Page images and extracted text:
━━━━━━━━━━

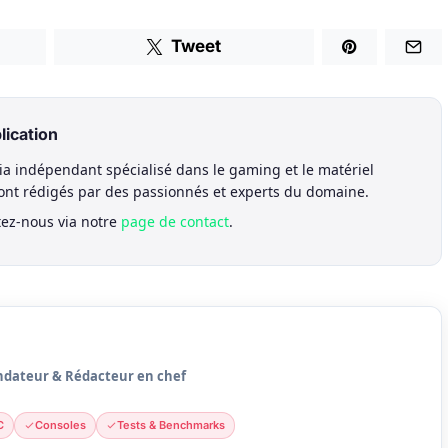
Tweet
lication
a indépendant spécialisé dans le gaming et le matériel
sont rédigés par des passionnés et experts du domaine.
tez-nous via notre
page de contact
.
ndateur & Rédacteur en chef
C
Consoles
Tests & Benchmarks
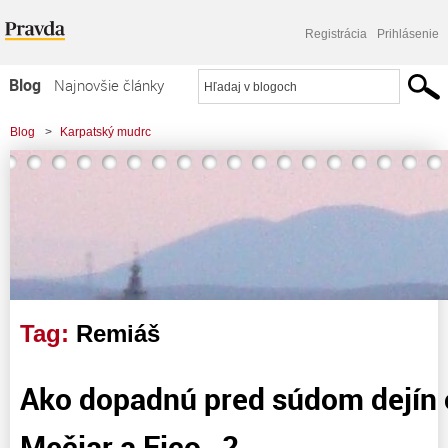
Registrácia
Prihlásenie
Blog
Najnovšie články
Najčítanejšie články
Blog
>
Karpatský mudrc
Najkomentovanejšie články
>
Ako dopadnú pred súdom dejín obžalovaní Mečiar a Fico...?
Zoznam blogov
Komerčné blogy
Tag:
Remiáš
Ako dopadnú pred súdom dejín 
Mečiar a Fico…?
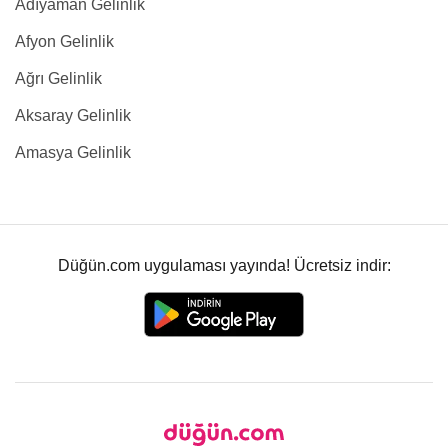
Adıyaman Gelinlik
Afyon Gelinlik
Ağrı Gelinlik
Aksaray Gelinlik
Amasya Gelinlik
Düğün.com uygulaması yayında! Ücretsiz indir:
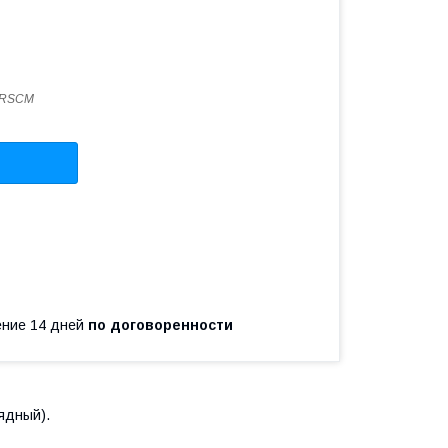
2RSCM
чение 14 дней
по договоренности
ядный).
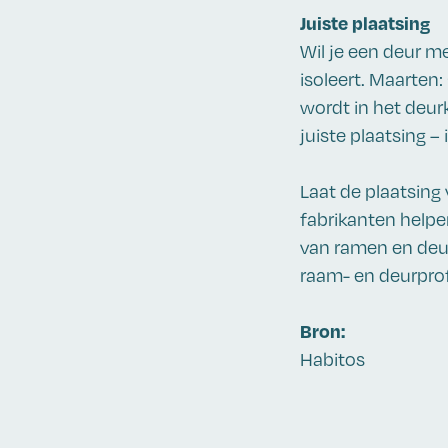
Juiste plaatsing
Wil je een deur me
isoleert. Maarten:
wordt in het deur
juiste plaatsing – i
Laat de plaatsin
fabrikanten helpe
van ramen en deu
raam- en deurprofi
Bron:
Habitos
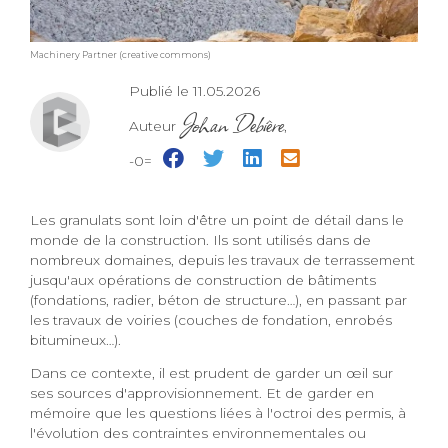
Machinery Partner (creative commons)
Publié le 11.05.2026
Johan Debière
Auteur
,
-0=
Les granulats sont loin d'être un point de détail dans le
monde de la construction. Ils sont utilisés dans de
nombreux domaines, depuis les travaux de terrassement
jusqu'aux opérations de construction de bâtiments
(fondations, radier, béton de structure…), en passant par
les travaux de voiries (couches de fondation, enrobés
bitumineux…).
Dans ce contexte, il est prudent de garder un œil sur
ses sources d'approvisionnement. Et de garder en
mémoire que les questions liées à l'octroi des permis, à
l'évolution des contraintes environnementales ou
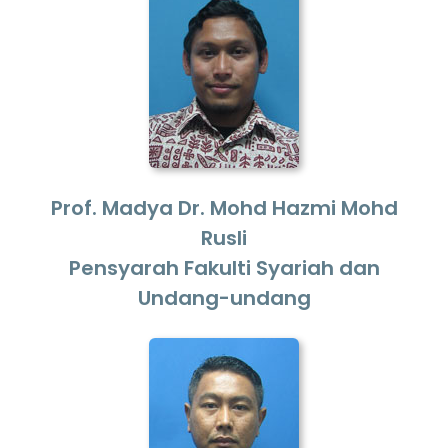
Prof. Madya Dr. Mohd Hazmi Mohd
Rusli
Pensyarah Fakulti Syariah dan
Undang-undang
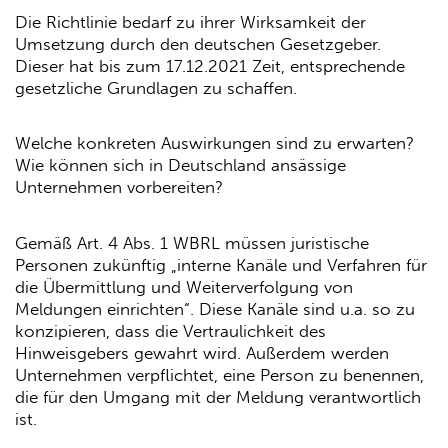
Die Richtlinie bedarf zu ihrer Wirksamkeit der
Umsetzung durch den deutschen Gesetzgeber.
Dieser hat bis zum 17.12.2021 Zeit, entsprechende
gesetzliche Grundlagen zu schaffen.
Welche konkreten Auswirkungen sind zu erwarten?
Wie können sich in Deutschland ansässige
Unternehmen vorbereiten?
Gemäß Art. 4 Abs. 1 WBRL müssen juristische
Personen zukünftig „interne Kanäle und Verfahren für
die Übermittlung und Weiterverfolgung von
Meldungen einrichten“. Diese Kanäle sind u.a. so zu
konzipieren, dass die Vertraulichkeit des
Hinweisgebers gewahrt wird. Außerdem werden
Unternehmen verpflichtet, eine Person zu benennen,
die für den Umgang mit der Meldung verantwortlich
ist.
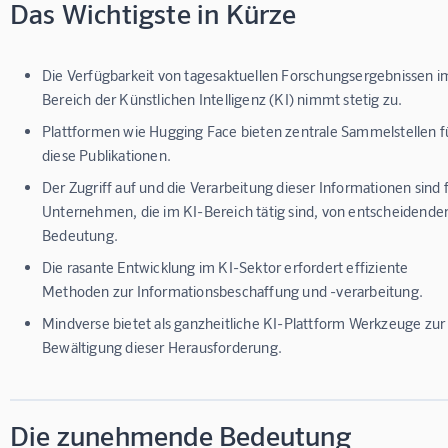
Das Wichtigste in Kürze
Die Verfügbarkeit von tagesaktuellen Forschungsergebnissen i
Bereich der Künstlichen Intelligenz (KI) nimmt stetig zu.
Plattformen wie Hugging Face bieten zentrale Sammelstellen f
diese Publikationen.
Der Zugriff auf und die Verarbeitung dieser Informationen sind 
Unternehmen, die im KI-Bereich tätig sind, von entscheidende
Bedeutung.
Die rasante Entwicklung im KI-Sektor erfordert effiziente
Methoden zur Informationsbeschaffung und -verarbeitung.
Mindverse bietet als ganzheitliche KI-Plattform Werkzeuge zur
Bewältigung dieser Herausforderung.
Die zunehmende Bedeutung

━━━━━━━━━━

Give again, word for word, the lines above from the first one through the one containing "nombreux domaines, depuis"; no pictures.

Tweet
lication
a indépendant spécialisé dans le gaming et le matériel
sont rédigés par des passionnés et experts du domaine.
tez-nous via notre
page de contact
.
ndateur & Rédacteur en chef
C
Consoles
Tests & Benchmarks
Registrácia
Prihlásenie
Blog
Najnovšie články
Najčítanejšie články
Blog
>
Karpatský mudrc
Najkomentovanejšie články
>
Ako dopadnú pred súdom dejín obžalovaní Mečiar a Fico...?
Zoznam blogov
Komerčné blogy
Tag:
Remiáš
Ako dopadnú pred súdom dejín 
Mečiar a Fico…?
Adıyaman Gelinlik
Afyon Gelinlik
Ağrı Gelinlik
Aksaray Gelinlik
Amasya Gelinlik
Düğün.com uygulaması yayında! Ücretsiz indir:
2RSCM
чение 14 дней
по договоренности
ядный).
Juiste plaatsing
Wil je een deur me
isoleert. Maarten:
wordt in het deur
juiste plaatsing – i
Laat de plaatsin
fabrikanten helpe
van ramen en deu
raam- en deurprofi
Bron:
Habitos
Machinery Partner (creative commons)
Publié le 11.05.2026
Johan Debière
Auteur
,
-0=
Les granulats sont loin d'être un point de détail dans le
monde de la construction. Ils sont utilisés dans de
nombreux domaines, depuis les travaux de terrassement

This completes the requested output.